As I was playing modded Skyrim the other day I was remembering how at one time I thought how epic it would be if it was made into a movie. Definitely not not anymore. If made today, how do you think they would butcher it? Obviously the main character would be female and the Dunmer in Windhelm would be the focus of the story.
I still think it would be cool if a great fantasy author wrote a 12 book series about the history of Tamriel or a series on the adventures of past Dragonborns or Morrowind. So many possibilities
ESO has already started assfucking the lore on the racial front. A core feature of the TES races (and a deeply-embedded excuse for having races as a game mechanic) is that they can't hybridize - The mother's race determines the child's. This isn't just a biological reality either, it's a mythic one. The races are subdivisions of higher powers dating back to the creation of the mortal realm, and arguably from different realms entirely.
Then ESO decided a bunch of the NPCs were mixed race and that was that. The ESO lore is at least partially written by redditors (seriously), and they've had their panties in a bunch over the racial essentialism of the series for a decade now. It undermines basically all of the series' interesting metaphysics, but hey, at least a bunch of faggots don't think it's icky.
The part I love about the Elder Scrolls series is that it's unreliable as all fuck, and the wise writer leans into that heavily.
Supposedly, the Bretons are all descended from a human-free-use Elven society(no, I'm not kidding) that constantly bred with their human slaves to the point where the two hybridized, so it's... technically possible?
Unless it's all lies, of course. In the Elder Scrolls, we have atleast 3 different sources for where the general races of man could have come from. Fun fact, the Redguard aren't included in any of those tales and are instead invaders from another continent entirely...
I always point to the Bretons as a great example of how race is TES is so real that interbreeding can't create a new race. The Ayleids boned these manlets for centuries, and they're still manlets. Literally, they're still men, they have nothing in common with their Ayleid ancestors.
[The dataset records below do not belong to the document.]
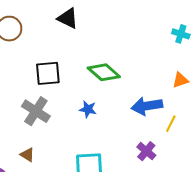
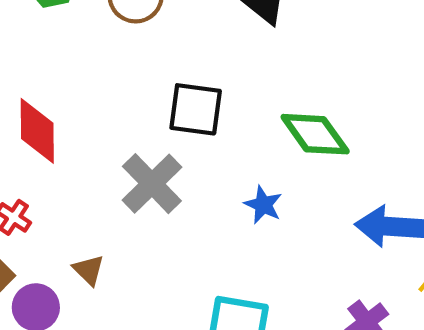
brown triangle: (27, 155) -> (89, 270), moved

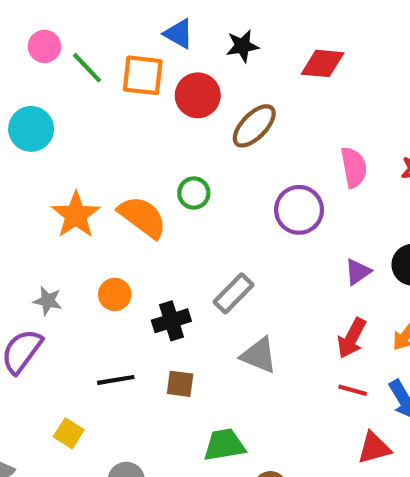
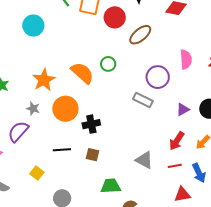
orange star: (76, 215) -> (44, 80), moved
gray rectangle: (234, 293) -> (143, 100), moved, turned 66
orange circle: (115, 294) -> (65, 109), size x1.6
gray triangle: (259, 355) -> (144, 160), moved
red line: (353, 390) -> (175, 166), turned -32

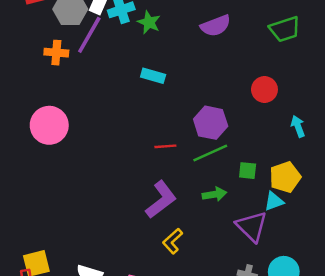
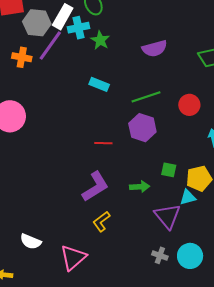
green line: (210, 153) -> (146, 97), moved

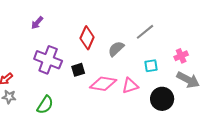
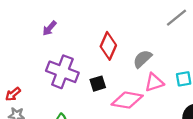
gray line: (145, 32) -> (177, 18), moved
pink triangle: (130, 86) -> (154, 82), moved

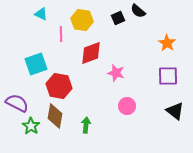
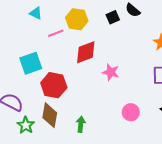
pink line: (61, 34) -> (56, 33), turned 70
pink circle: (127, 106) -> (131, 112), moved

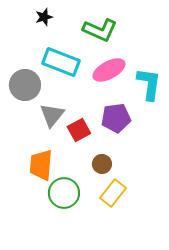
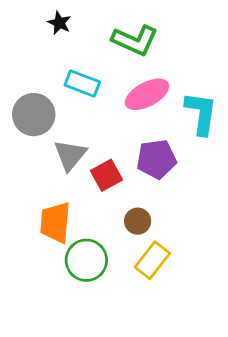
black star: (44, 17) -> (59, 23), turned -30
cyan rectangle: (61, 62) -> (82, 84), size x0.7

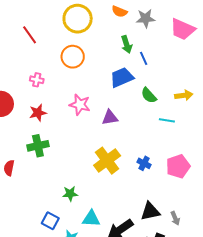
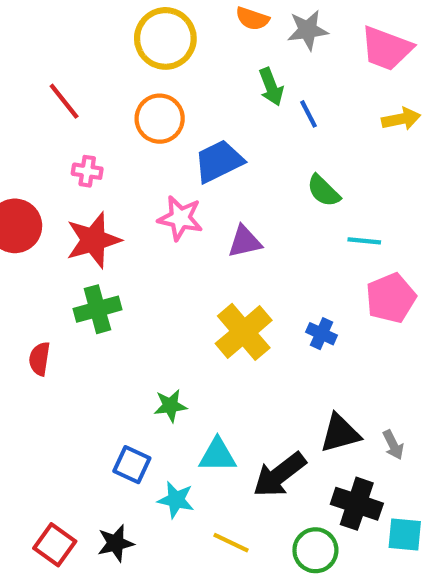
red line: (30, 35) -> (64, 101), moved
blue trapezoid: (122, 77) -> (219, 161), moved
yellow arrow: (184, 95) -> (401, 119), moved
red star: (38, 113) -> (93, 240), size x1.5
pink pentagon: (178, 166) -> (391, 298), moved

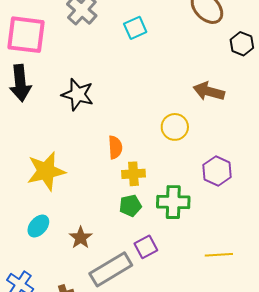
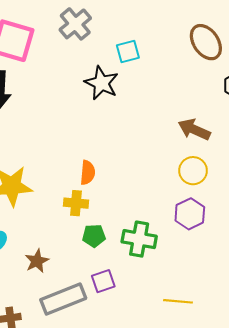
black star: (78, 94) -> (101, 83), moved
yellow circle: (175, 127) -> (193, 171), moved
yellow cross: (133, 174) -> (76, 203), moved

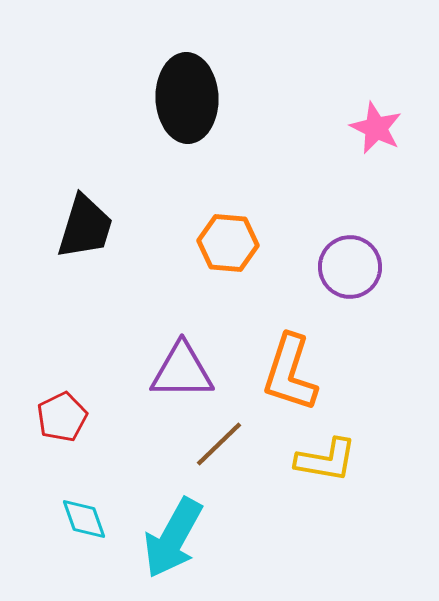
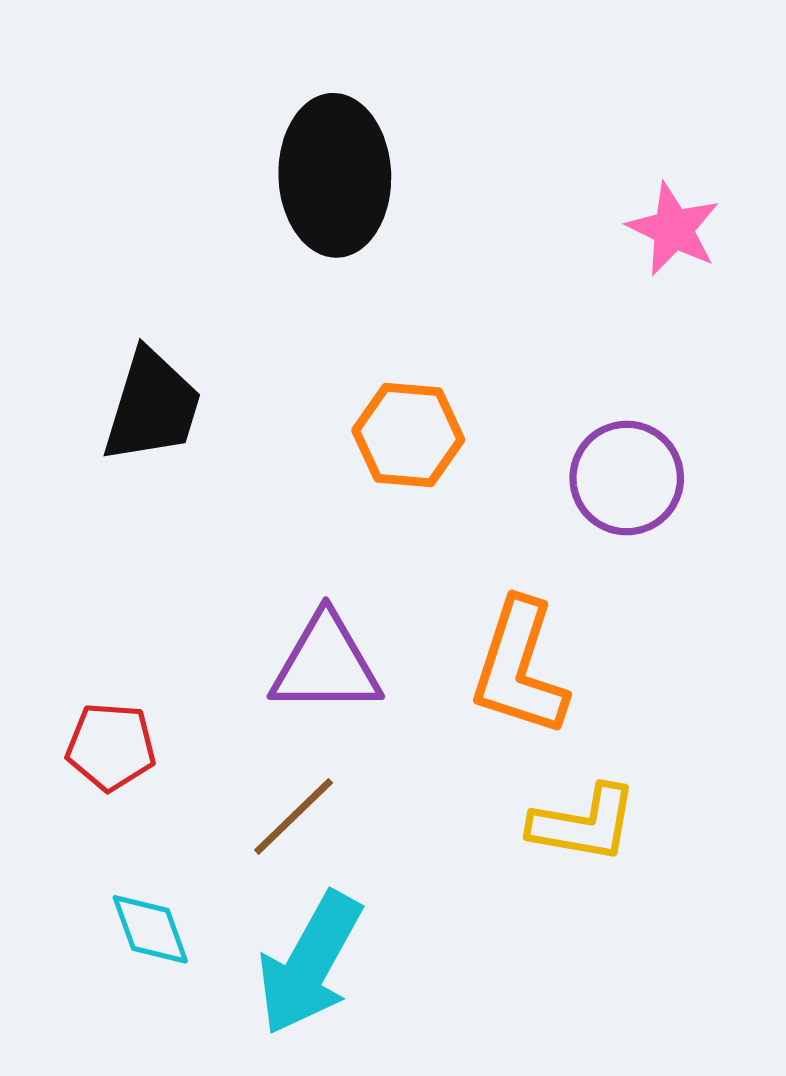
red pentagon: (62, 417) -> (111, 747), turned 30
brown line: (219, 444) -> (294, 816), moved

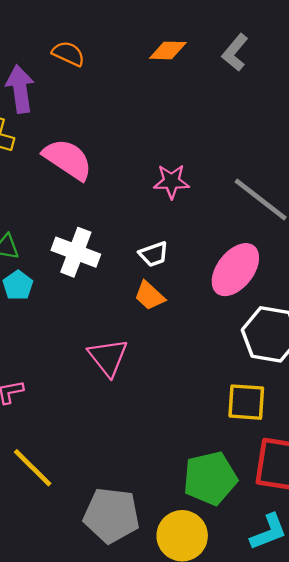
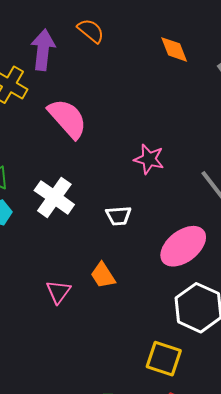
orange diamond: (168, 50) -> (174, 49), turned 52
orange trapezoid: (149, 296) -> (103, 275), moved
pink triangle: (108, 357) -> (58, 292), size x0.7

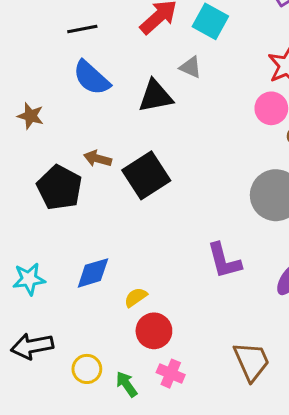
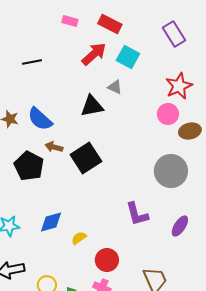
black line: (82, 29) -> (32, 62), moved
blue semicircle: (91, 78) -> (40, 119), moved
red circle: (154, 331) -> (107, 260), moved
In theory, I think the only way to actually create a new race is to use TES's equivalent of deep magic to "retcon" it into existence, similar to how Auriel was divided - Ethnogenesis as a ritual.
Well I’m glad I gave up on ESO years ago. They could’ve just started working on ES6 but they thought that was a better option
Is that also true of the human races? A redguard mating with a Nord or a Breton will result in a child showing traits of the mother alone? What about skin colour?
In most stories, humans are usually derived from a single group of individuals traveling and colonizing various areas of the world, and their regional differences are linked to adaptations to their surroundings. Warhammer is an example of that. Is TES' lore actually saying that there are clear ancestral and immutable distinctions between races of humans?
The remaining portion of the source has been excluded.